Source records ::
>>>>>

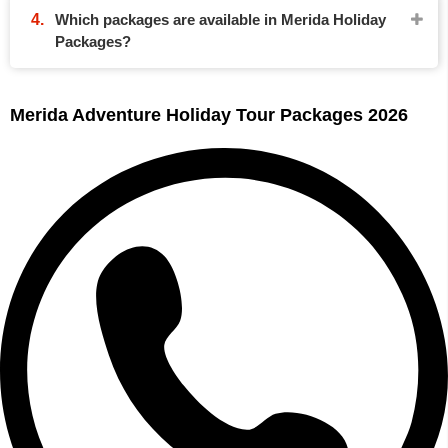
Which packages are available in Merida Holiday
Packages?
Merida Adventure Holiday Tour Packages 2026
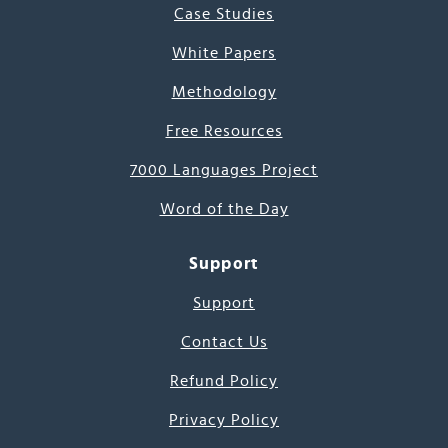
Case Studies
White Papers
Methodology
Free Resources
7000 Languages Project
Word of the Day
Support
Support
Contact Us
Refund Policy
Privacy Policy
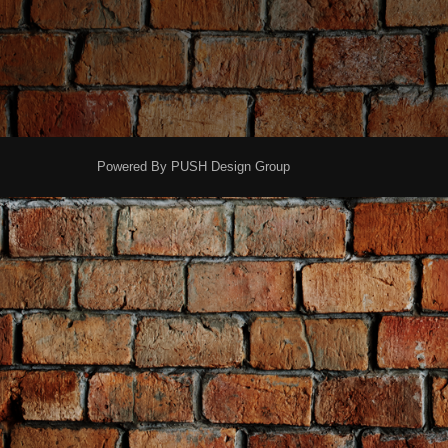
Powered By
PUSH Design Group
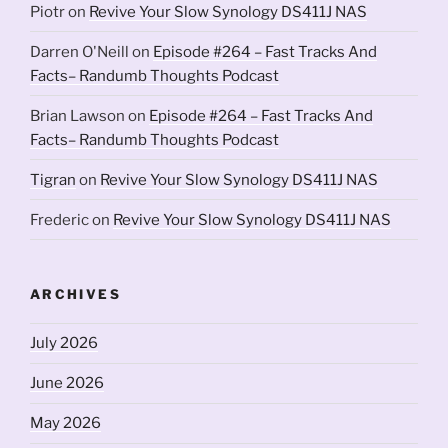
Piotr
on
Revive Your Slow Synology DS411J NAS
Darren O'Neill
on
Episode #264 – Fast Tracks And
Facts– Randumb Thoughts Podcast
Brian Lawson
on
Episode #264 – Fast Tracks And
Facts– Randumb Thoughts Podcast
Tigran
on
Revive Your Slow Synology DS411J NAS
Frederic
on
Revive Your Slow Synology DS411J NAS
ARCHIVES
July 2026
June 2026
May 2026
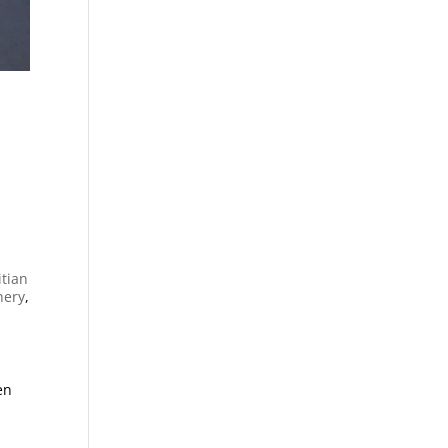
itian
nery
,
en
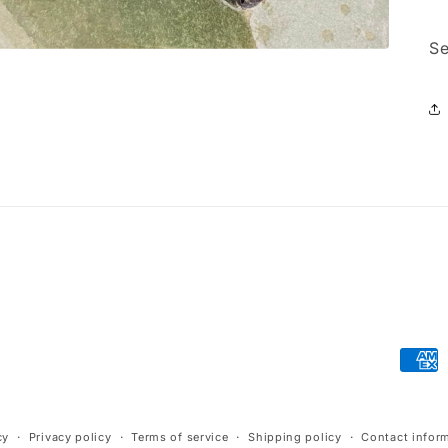
Se
Paym
meth
cy
Privacy policy
Terms of service
Shipping policy
Contact infor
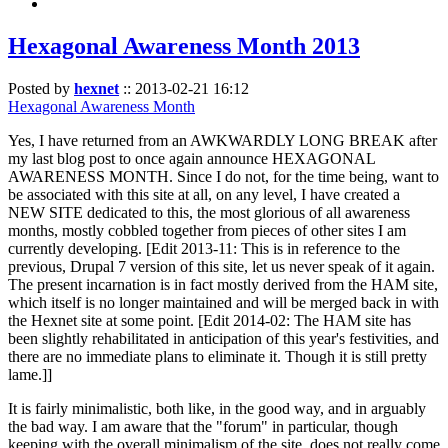
Hexagonal Awareness Month 2013
Posted by
hexnet
::
2013-02-21 16:12
Hexagonal Awareness Month
Yes, I have returned from an AWKWARDLY LONG BREAK after
my last blog post to once again announce HEXAGONAL
AWARENESS MONTH. Since I do not, for the time being, want to
be associated with this site at all, on any level, I have created a
NEW SITE dedicated to this, the most glorious of all awareness
months, mostly cobbled together from pieces of other sites I am
currently developing. [Edit 2013-11: This is in reference to the
previous, Drupal 7 version of this site, let us never speak of it again.
The present incarnation is in fact mostly derived from the HAM site,
which itself is no longer maintained and will be merged back in with
the Hexnet site at some point. [Edit 2014-02: The HAM site has
been slightly rehabilitated in anticipation of this year's festivities, and
there are no immediate plans to eliminate it. Though it is still pretty
lame.]]
It is fairly minimalistic, both like, in the good way, and in arguably
the bad way. I am aware that the "forum" in particular, though
keeping with the overall minimalism of the site, does not really come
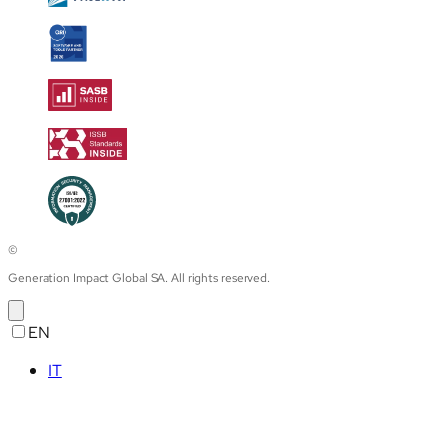
©
Generation Impact Global SA. All rights reserved.
EN
IT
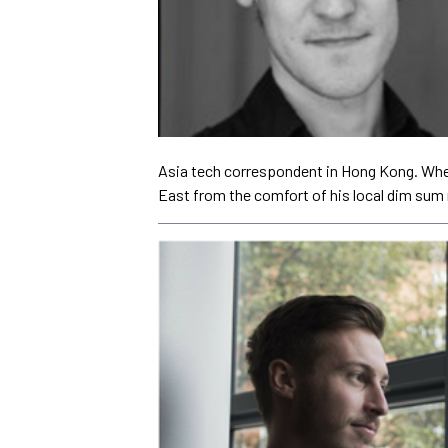
Asia tech correspondent in Hong Kong. When 
East from the comfort of his local dim sum 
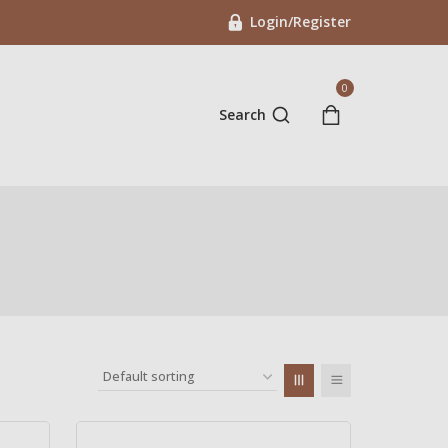
Login/Register
0
Search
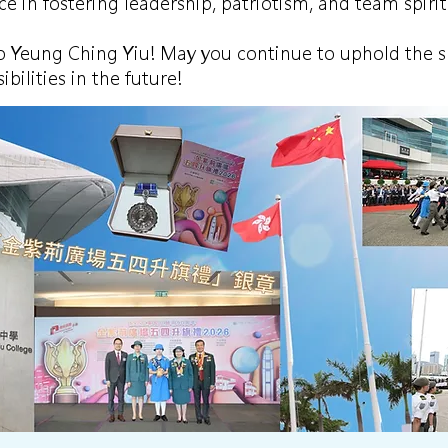
e in fostering leadership, patriotism, and team spirit
o Yeung Ching Yiu! May you continue to uphold the spi
ibilities in the future!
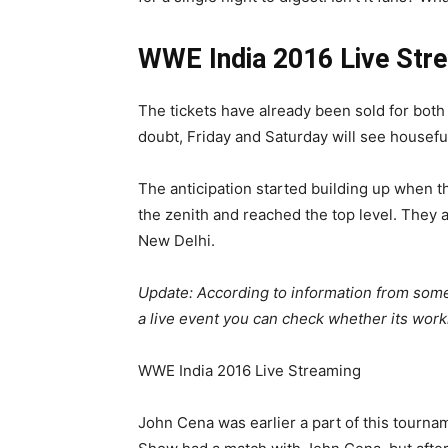
WWE India 2016 Live Str
The tickets have already been sold for bot
doubt, Friday and Saturday will see housefu
The anticipation started building up when 
the zenith and reached the top level. They a
New Delhi.
Update: According to information from some
a live event you can check whether its work
WWE India 2016 Live Streaming
John Cena was earlier a part of this tournam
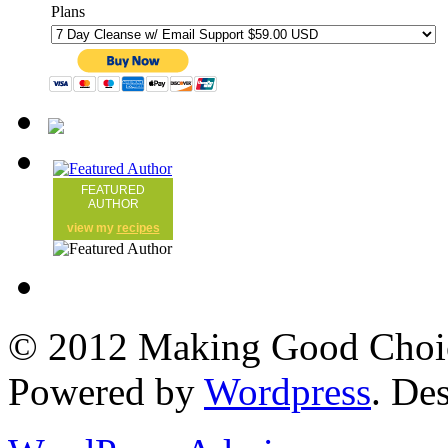
Plans
FEATURED
AUTHOR
view my
recipes
© 2012 Making Good Choice
Powered by
Wordpress
. De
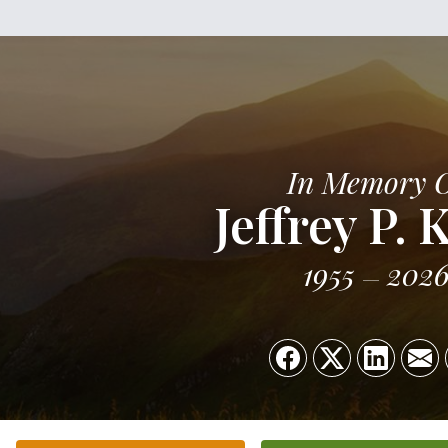
In Memory 
Jeffrey P. 
1955
202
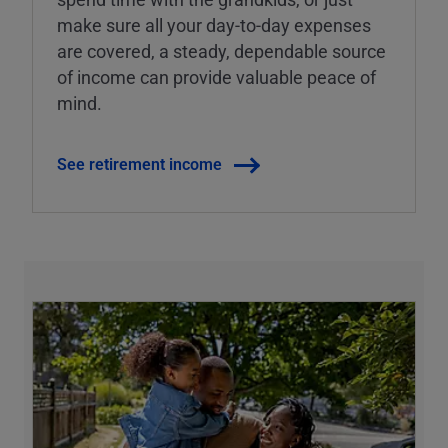
make sure all your day-to-day expenses
are covered, a steady, dependable source
of income can provide valuable peace of
mind.
See retirement income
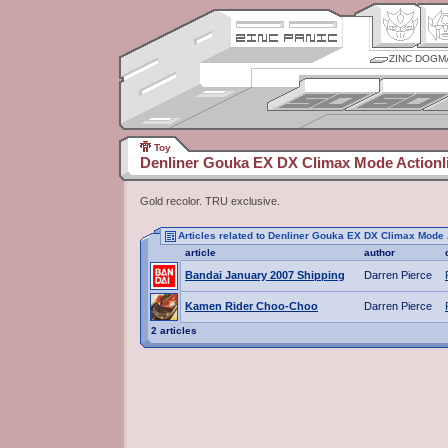
ZINC DOGM
Toy
Denliner Gouka EX DX Climax Mode Actionli
Gold recolor. TRU exclusive.
Articles related to Denliner Gouka EX DX Climax Mode 
article
author
Bandai January 2007 Shipping
Darren Pierce
Kamen Rider Choo-Choo
Darren Pierce
2 articles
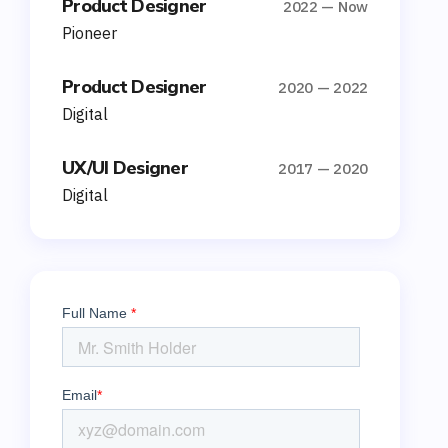
Product Designer
2022 — Now
Pioneer
Product Designer
2020 — 2022
Digital
UX/UI Designer
2017 — 2020
Digital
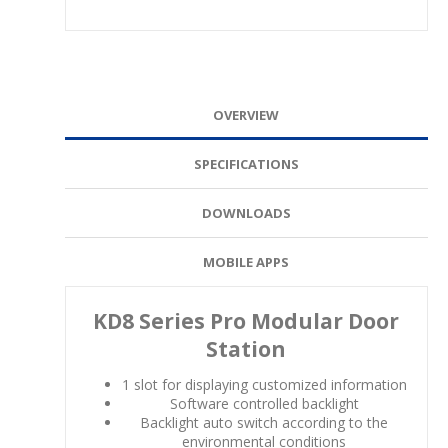
OVERVIEW
SPECIFICATIONS
DOWNLOADS
MOBILE APPS
KD8 Series Pro Modular Door
Station
1 slot for displaying customized information
Software controlled backlight
Backlight auto switch according to the
environmental conditions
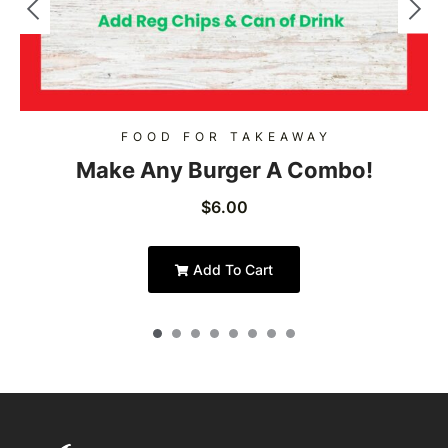
FOOD FOR TAKEAWAY
Make Any Burger A Combo!
$
6.00
Add To Cart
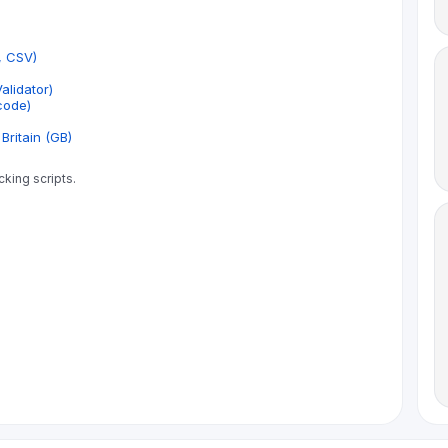
, CSV)
lidator)
code)
Britain (GB)
cking scripts.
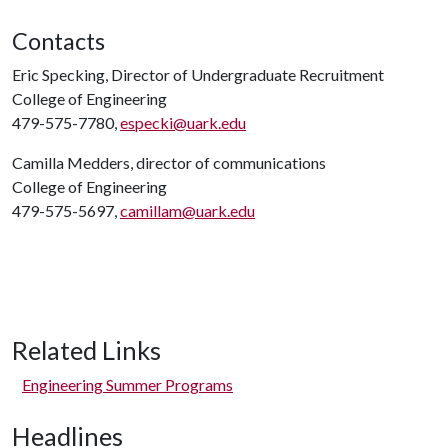
Contacts
Eric Specking, Director of Undergraduate Recruitment
College of Engineering
479-575-7780,
especki@uark.edu
Camilla Medders, director of communications
College of Engineering
479-575-5697,
camillam@uark.edu
Related Links
Engineering Summer Programs
Headlines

<<<<<

Required action :: Select and copy every line of the material that holds the string "mostly".

The completed task ::
months, mostly cobbled together from pieces of other sites I am
The present incarnation is in fact mostly derived from the HAM site,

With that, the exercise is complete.